#### STUDY MATERIAL:
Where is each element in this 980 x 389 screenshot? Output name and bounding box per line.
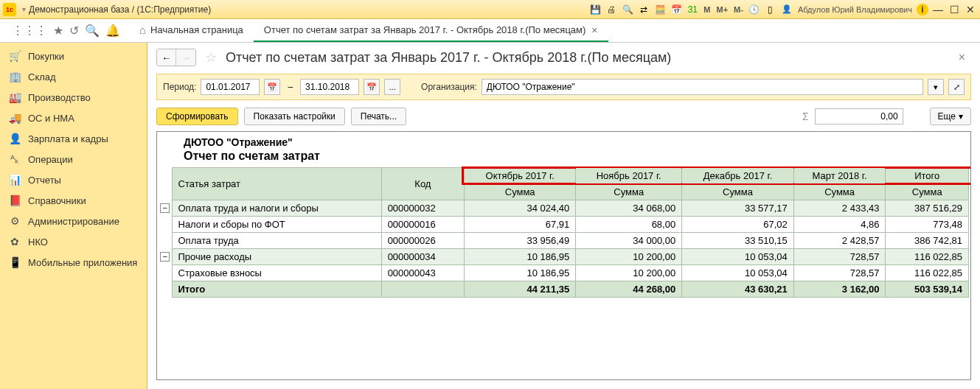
period-picker-button[interactable]: ...	[384, 79, 400, 95]
forward-button[interactable]: →	[176, 49, 195, 66]
sidebar-item-3[interactable]: 🚚ОС и НМА	[0, 108, 147, 128]
sum-display[interactable]	[815, 108, 903, 125]
tab-home-label: Начальная страница	[150, 24, 243, 35]
calendar-icon[interactable]: 📅	[670, 3, 683, 16]
col-sum: Сумма	[576, 184, 682, 200]
page-title: Отчет по счетам затрат за Январь 2017 г.…	[226, 50, 947, 66]
tab-home[interactable]: Начальная страница	[129, 19, 254, 42]
schedule-icon[interactable]: 31	[686, 3, 699, 16]
date-to-input[interactable]	[300, 79, 359, 95]
help-icon[interactable]: i	[917, 4, 928, 15]
table-row[interactable]: Налоги и сборы по ФОТ00000001667,9168,00…	[159, 217, 969, 233]
cell-label: Оплата труда и налоги и сборы	[172, 200, 381, 217]
org-dropdown-icon[interactable]: ▾	[928, 79, 944, 95]
date-from-input[interactable]	[201, 79, 260, 95]
sidebar-icon: 📊	[9, 174, 21, 186]
sidebar-item-2[interactable]: 🏭Производство	[0, 87, 147, 108]
sidebar-item-4[interactable]: 👤Зарплата и кадры	[0, 128, 147, 149]
titlebar-text: Демонстрационная база / (1С:Предприятие)	[29, 4, 211, 15]
sidebar-label: Мобильные приложения	[28, 257, 137, 268]
sidebar-item-1[interactable]: 🏢Склад	[0, 66, 147, 87]
table-row[interactable]: −Оплата труда и налоги и сборы0000000323…	[159, 200, 969, 217]
col-period-3: Март 2018 г.	[793, 168, 886, 184]
print-button[interactable]: Печать...	[351, 108, 406, 125]
tabbar: ⋮⋮⋮ ★ ↺ 🔍 🔔 Начальная страница Отчет по …	[0, 19, 980, 43]
cell-code	[381, 281, 464, 298]
sidebar-label: Склад	[28, 71, 56, 83]
titlebar: 1c ▾ Демонстрационная база / (1С:Предпри…	[0, 0, 980, 19]
collapse-icon[interactable]: −	[160, 252, 170, 262]
cell-label: Итого	[172, 281, 381, 298]
org-open-icon[interactable]: ⤢	[948, 79, 965, 95]
titlebar-toolbar: 💾 🖨 🔍 ⇄ 🧮 📅 31 M M+ M- 🕓 ▯ 👤 Абдулов Юри…	[588, 3, 977, 16]
cell-label: Прочие расходы	[172, 249, 381, 265]
report-title: Отчет по счетам затрат	[157, 150, 970, 167]
nav-group: ← →	[156, 49, 196, 66]
sidebar-icon: 📱	[9, 256, 21, 268]
back-button[interactable]: ←	[157, 49, 176, 66]
user-icon[interactable]: 👤	[780, 3, 793, 16]
history-icon[interactable]: ↺	[69, 24, 79, 38]
sidebar-item-0[interactable]: 🛒Покупки	[0, 46, 147, 66]
sidebar-item-10[interactable]: 📱Мобильные приложения	[0, 252, 147, 273]
preview-icon[interactable]: 🔍	[621, 3, 634, 16]
sidebar-item-5[interactable]: ᴬₖОперации	[0, 149, 147, 169]
search-icon[interactable]: 🔍	[85, 24, 100, 38]
col-code: Код	[381, 168, 464, 200]
clock-icon[interactable]: 🕓	[748, 3, 761, 16]
save-icon[interactable]: 💾	[588, 3, 602, 16]
cell-value: 4,86	[793, 217, 886, 233]
print-icon[interactable]: 🖨	[605, 3, 618, 16]
dropdown-icon[interactable]: ▾	[22, 5, 26, 13]
cell-value: 43 630,21	[682, 281, 794, 298]
form-button[interactable]: Сформировать	[156, 108, 238, 125]
col-sum: Сумма	[465, 184, 576, 200]
compare-icon[interactable]: ⇄	[637, 3, 650, 16]
sidebar-item-7[interactable]: 📕Справочники	[0, 190, 147, 211]
report-org: ДЮТОО "Отражение"	[157, 132, 970, 150]
collapse-icon[interactable]: −	[160, 203, 170, 213]
cell-label: Страховые взносы	[172, 265, 381, 281]
table-row[interactable]: Страховые взносы00000004310 186,9510 200…	[159, 265, 969, 281]
m-icon[interactable]: M	[702, 3, 712, 16]
calendar-to-icon[interactable]: 📅	[364, 79, 380, 95]
settings-button[interactable]: Показать настройки	[244, 108, 345, 125]
apps-icon[interactable]: ⋮⋮⋮	[12, 24, 47, 38]
table-row[interactable]: Итого44 211,3544 268,0043 630,213 162,00…	[159, 281, 969, 298]
user-name[interactable]: Абдулов Юрий Владимирович	[796, 3, 914, 16]
org-label: Организация:	[421, 82, 477, 92]
tab-report[interactable]: Отчет по счетам затрат за Январь 2017 г.…	[254, 19, 608, 42]
notify-icon[interactable]: 🔔	[105, 24, 120, 38]
sidebar-item-8[interactable]: ⚙Администрирование	[0, 211, 147, 231]
cell-value: 67,91	[465, 217, 576, 233]
cell-value: 33 510,15	[682, 233, 794, 249]
sidebar-item-6[interactable]: 📊Отчеты	[0, 169, 147, 190]
table-row[interactable]: −Прочие расходы00000003410 186,9510 200,…	[159, 249, 969, 265]
col-period-1: Ноябрь 2017 г.	[576, 168, 682, 184]
tab-close-icon[interactable]: ×	[591, 24, 597, 36]
cell-value: 34 000,00	[576, 233, 682, 249]
table-row[interactable]: Оплата труда00000002633 956,4934 000,003…	[159, 233, 969, 249]
cell-value: 503 539,14	[886, 281, 969, 298]
minimize-icon[interactable]: —	[931, 3, 945, 16]
col-period-0: Октябрь 2017 г.	[465, 168, 576, 184]
close-icon[interactable]: ✕	[964, 3, 977, 16]
sidebar-icon: 🏢	[9, 71, 21, 83]
more-button[interactable]: Еще▾	[930, 108, 971, 125]
m-minus-icon[interactable]: M-	[732, 3, 745, 16]
favorite-icon[interactable]: ★	[53, 24, 63, 38]
page-close-icon[interactable]: ×	[953, 51, 971, 64]
calculator-icon[interactable]: 🧮	[653, 3, 667, 16]
sidebar-icon: 🛒	[9, 50, 21, 62]
sidebar-item-9[interactable]: ✿НКО	[0, 231, 147, 252]
star-icon[interactable]: ☆	[205, 49, 217, 66]
col-sum: Сумма	[793, 184, 886, 200]
maximize-icon[interactable]: ☐	[948, 3, 961, 16]
org-input[interactable]	[482, 79, 923, 95]
m-plus-icon[interactable]: M+	[715, 3, 730, 16]
panel-icon[interactable]: ▯	[764, 3, 777, 16]
cell-value: 773,48	[886, 217, 969, 233]
cell-code: 000000026	[381, 233, 464, 249]
cell-code: 000000043	[381, 265, 464, 281]
calendar-from-icon[interactable]: 📅	[264, 79, 280, 95]
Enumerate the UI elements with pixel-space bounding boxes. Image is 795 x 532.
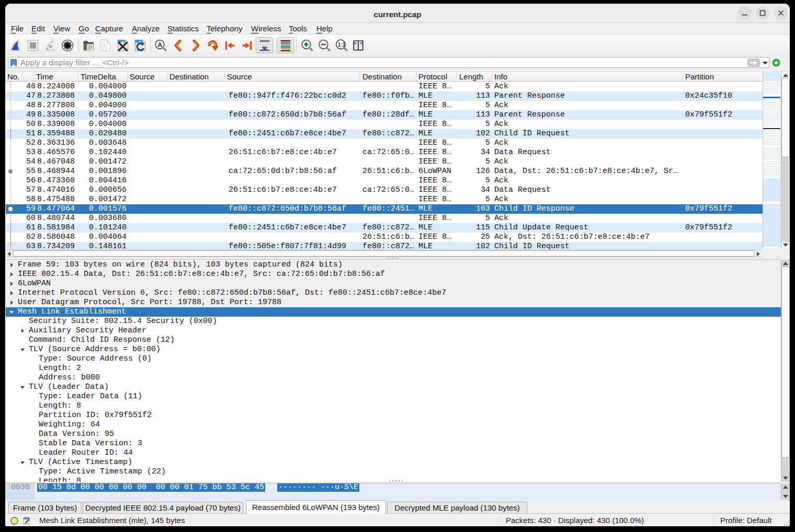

#### WHAT IS EXPECTED:
Lines in the data that include the word "home" should all be copied.

#### ANSWER BOX:
tab-home-label: Начальная страница	[150, 24, 243, 35]
tab-home[interactable]: Начальная страница	[129, 19, 254, 42]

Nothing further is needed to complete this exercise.